Conflict Resolution Exercise
Conflict Resolution Exercise
When you are in a conflict situation with another person(s), there is something you can do within your own body that is quite effective to encourage the power struggle to lessen and resolution to become possible. This conflict resolution exercise is simple and can be done even while in the midst of trying to communicate with another person. The main challenge is to remember to try this WHILE you are in conflict, as it is often the time you will be least willing and able to take any responsibility for lessening the conflict.
Put your attention on your solar plexus, the area right below your sternum (breastbone). Breathe to that area, and try and relax and loosen it if it feels tight.
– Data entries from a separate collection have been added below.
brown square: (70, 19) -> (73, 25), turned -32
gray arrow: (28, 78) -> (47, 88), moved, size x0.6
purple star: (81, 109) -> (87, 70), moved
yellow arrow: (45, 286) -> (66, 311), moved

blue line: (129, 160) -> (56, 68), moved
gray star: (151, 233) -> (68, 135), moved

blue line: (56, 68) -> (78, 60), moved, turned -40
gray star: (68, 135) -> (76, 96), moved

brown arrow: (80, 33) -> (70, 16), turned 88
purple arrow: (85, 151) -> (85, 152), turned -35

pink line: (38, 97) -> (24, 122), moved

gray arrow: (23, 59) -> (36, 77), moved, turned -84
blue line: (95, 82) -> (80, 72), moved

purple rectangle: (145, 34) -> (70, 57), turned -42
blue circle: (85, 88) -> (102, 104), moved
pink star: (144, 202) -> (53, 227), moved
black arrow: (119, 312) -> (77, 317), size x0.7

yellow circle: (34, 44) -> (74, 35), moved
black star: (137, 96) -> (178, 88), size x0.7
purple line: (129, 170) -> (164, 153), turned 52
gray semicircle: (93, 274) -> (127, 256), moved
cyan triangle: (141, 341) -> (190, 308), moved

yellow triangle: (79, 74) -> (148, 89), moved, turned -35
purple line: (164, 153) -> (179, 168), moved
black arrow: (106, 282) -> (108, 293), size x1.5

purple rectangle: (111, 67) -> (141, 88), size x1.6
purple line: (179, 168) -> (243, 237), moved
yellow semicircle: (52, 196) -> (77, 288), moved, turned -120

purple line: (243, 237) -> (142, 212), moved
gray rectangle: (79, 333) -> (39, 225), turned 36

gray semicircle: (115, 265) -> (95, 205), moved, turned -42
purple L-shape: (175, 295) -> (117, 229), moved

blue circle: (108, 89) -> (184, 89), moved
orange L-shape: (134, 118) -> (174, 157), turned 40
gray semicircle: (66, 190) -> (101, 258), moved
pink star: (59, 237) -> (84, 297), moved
You may notice a numb or tingling sensation there after your attention is on it for a few moments.
Now put your attention on your chest, under your sternum. Use your breath to stretch the area so that it feels a little more flexible and pliant.
Now imagine that there is a circle of energy rotating between your solar plexus and sternum, cycling life force to flow between the two areas. You may encourage this in a loop pattern, or a line between, it doesn't matter. Just get some energy or a visual picture of energy moving between the areas.
Do this for a few seconds up to a few minutes.
When you stay inside your own 'home' (body), your interactions with others will be more honest, clear and productive.
Notice what happens to the conflict in the time right after you do this short exercise. 99% of the time there will be a softening in at least one of the party's point of view and/or ability to listen. Suddenly the conversation will become less reactive and more solution oriented.
Often there will be a marked difference in how you are feeling towards the other person(s), and the stress level in your body decreases. At the very least, putting your attention on your own body brings your energy more within, and immediately you will be more effective.
I have used this technique countless times in my life, and still do. With all the different wounds we are carrying around, we need as many tools as possible to help us be easier in our lives. Even if you feel you need to make a strong stand on something or set a firm boundary, this simple exercise can help you do it without negativity and the desire to hurt another. This is the beginning of the end of war.